In 2014, about 2,600 people contracted lung cancer.
One of them was Petri Mäkynen.
The disease gradually emerged.
Only a peculiar cough gave indications that not everything was okay.
- It is said that the shoemaker's child does not have shoes, Mäkynen, who works as a nurse, sighs.
- In the summer of 2014, I wasn't terribly surprised, even though the cough bothered me.
And I’ve even been trained to recognize different types of coughs.
Coughing attacks came and went.
Families could point it out.
Otherwise, life rolled on just like before.
- In the fall, I lay down and watched TV.
While I was there, I thought I must now dare to face the truth.
Not everything is right.
Behind Lake Kilpisjärvi, Mäkynen, who lives permanently in northern Norway, was sent for x-rays.
- I got out of the first description, so the radiologist sighed after now that we are still going to the ct machine.
That's when I thought the bang was found.
Petri Mäkynen photographed in Nesseby, Norway in August 2013.Photo: Jouni Kela / Lehtikuva
Mäkysen was given a course of antibiotics and good sequels for two weeks were wished.
- It was a pretty forest feeling.
As a nurse, I did realize what a “Christmas present” I had received.
Mäkynen tried to spend Christmas as normally as possible.
- It had a mother and another relative, so I tried to be positive.
Everyone later said they had sensed that not everything was okay.
They just hadn’t dared to say anything.
Investigations continued in January.
The finding was aggressive.
Fortunately for Mäkynen, the cancer was encapsulated and no metastases were found.
In March, Mäkynen was operated on at Tromsø Hospital in Norway.
- I still remember how I was going to the surgery and I was told that I only ordered a one-way ticket.
And I wasn’t going anywhere in the Canary Islands, but on the operating table.
I remember how I was leaving for surgery and I was told to order only a one-way ticket.
A year passed.
It went with adaptation.
The lower and middle lobes of the right lung were removed from the hill.
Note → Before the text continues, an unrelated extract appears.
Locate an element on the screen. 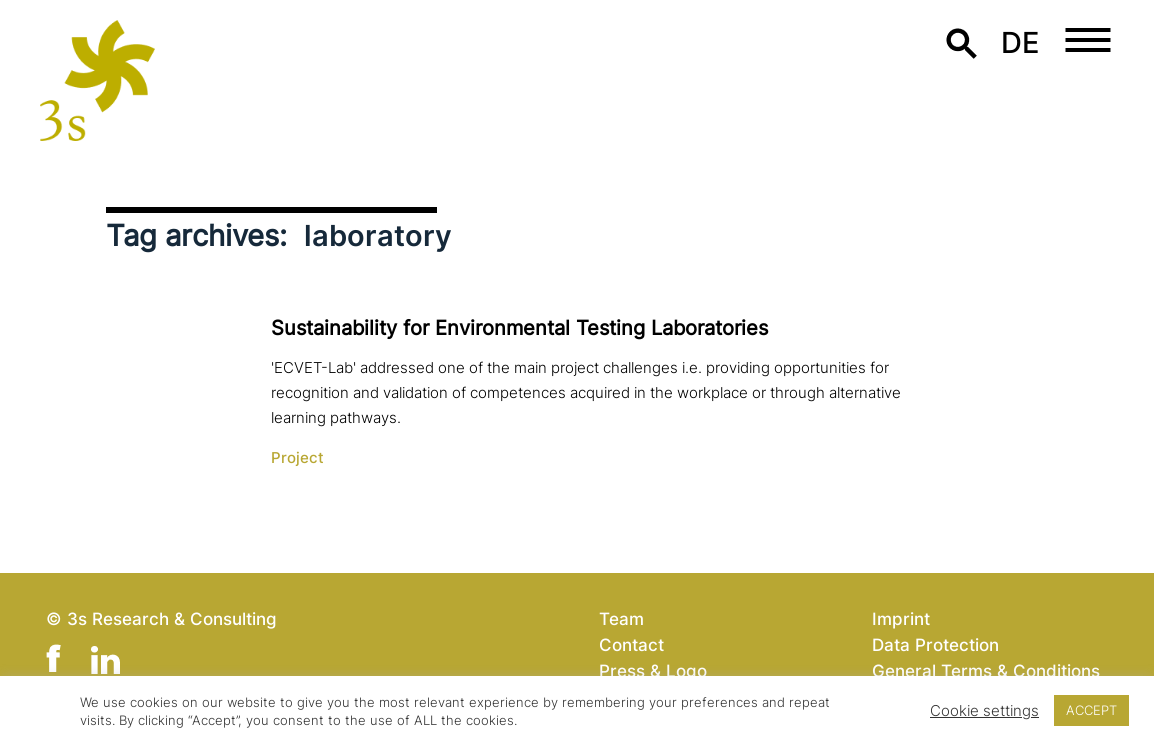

- I'm some sort of invalid.
Good when I can oxidize myself.
That’s when I had to start thinking about whether and how I could work in my job at the time.
Fortunately, Mäkynen was already interested in people's sexual well-being in the 1990s.
She studied to be a sex therapist and now has her own reception.
In addition, she will continue to work in Norway as a night nurse for 50%.
- Employment after cancer was self-tailored and one way to survive.
Studying as a sex therapist was interesting for myself, and yet I was able to retain the position of half a nurse in Norway.
I'm the type that always needs to be a backup plan.
I don’t like to play with one card of my life.
Petri Mäkynen says that he is ready to peek behind the disease. Photo: Jouni Kela / Lehtikuva
Now Mäkysen has healthy papers, but the cancer changed the man.
- I've been thinking quite a different way, how this extension is going through.
I am not the same Petri Mäkynen as in 2014. How do I feel?
I do not know.
- Maybe there's still time to go.
I go to work, I go to the store, I pay my bills.
Sometimes you smile, sometimes you wonder and sometimes you get annoyed.
Then I think shit, let’s see what tomorrow brings when it comes.
Mäkyn has often been asked how he can see the positive aspects of cancer.
It’s not easy, but the man is ready to peek behind the disease.
- For me, cancer brought new things.
I have my own business.
Without cancer, I would never have implemented that plan.
Life is still an everyday balancing act.
- My breathing capacity only partially works on this 100-pound carcass.
I may sigh in the middle of a conversation and have to regulate speech.
It may sound to some people that I would be rude.
Mäkynen emphasizes that the importance of peer support for cancer patients in Norway and Finland has played a particularly important role.
- In foreign countries, serious illness and living alone pose challenges.
One positive feature is that there are fellow listeners and people living in the same situation.
They have also given me a good echo and perspective to face my own feelings with cancer and controls while living.
Today Mäkynen goes for a run with the dog more briskly, tomorrow maybe more slowly.
The man has accepted that everyday life can also be viewed with calmer eyes.
- I am had the time to do all the things which others do haste, Mäkynen laugh.